■ **Exercise objective**
Every line in the entries that holds "sistema" should be identified and copied.

■ **Source material**

--------------------

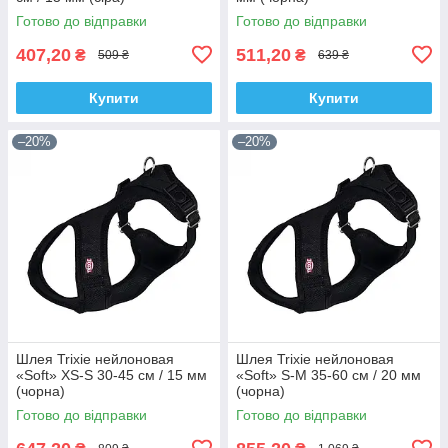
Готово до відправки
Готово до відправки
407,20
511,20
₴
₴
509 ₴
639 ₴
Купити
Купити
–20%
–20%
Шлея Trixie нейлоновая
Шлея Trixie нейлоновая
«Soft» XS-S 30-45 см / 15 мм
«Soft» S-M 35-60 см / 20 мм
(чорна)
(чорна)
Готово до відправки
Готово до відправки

--------------------

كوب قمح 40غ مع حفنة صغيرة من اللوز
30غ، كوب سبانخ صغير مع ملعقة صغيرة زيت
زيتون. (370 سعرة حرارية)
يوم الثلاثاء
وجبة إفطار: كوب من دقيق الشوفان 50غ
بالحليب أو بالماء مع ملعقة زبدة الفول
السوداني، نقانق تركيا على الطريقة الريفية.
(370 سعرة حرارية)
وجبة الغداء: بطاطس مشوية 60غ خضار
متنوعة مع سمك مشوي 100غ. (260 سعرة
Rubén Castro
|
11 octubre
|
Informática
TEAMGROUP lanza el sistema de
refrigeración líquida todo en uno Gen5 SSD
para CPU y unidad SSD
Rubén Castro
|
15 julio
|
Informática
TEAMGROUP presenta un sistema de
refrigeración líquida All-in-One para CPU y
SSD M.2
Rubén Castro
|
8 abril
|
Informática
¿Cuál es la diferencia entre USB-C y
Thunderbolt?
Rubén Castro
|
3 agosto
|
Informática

--------------------

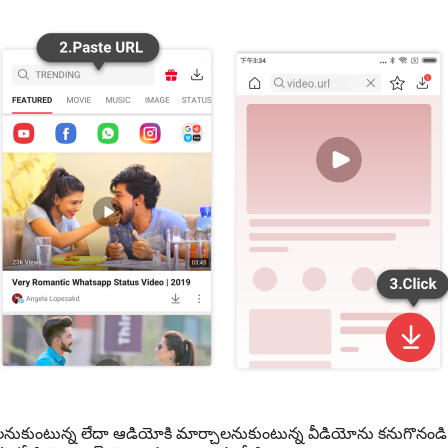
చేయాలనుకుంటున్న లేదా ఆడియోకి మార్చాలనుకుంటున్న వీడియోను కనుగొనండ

--------------------

■ **Response below**
TEAMGROUP lanza el sistema de
TEAMGROUP presenta un sistema de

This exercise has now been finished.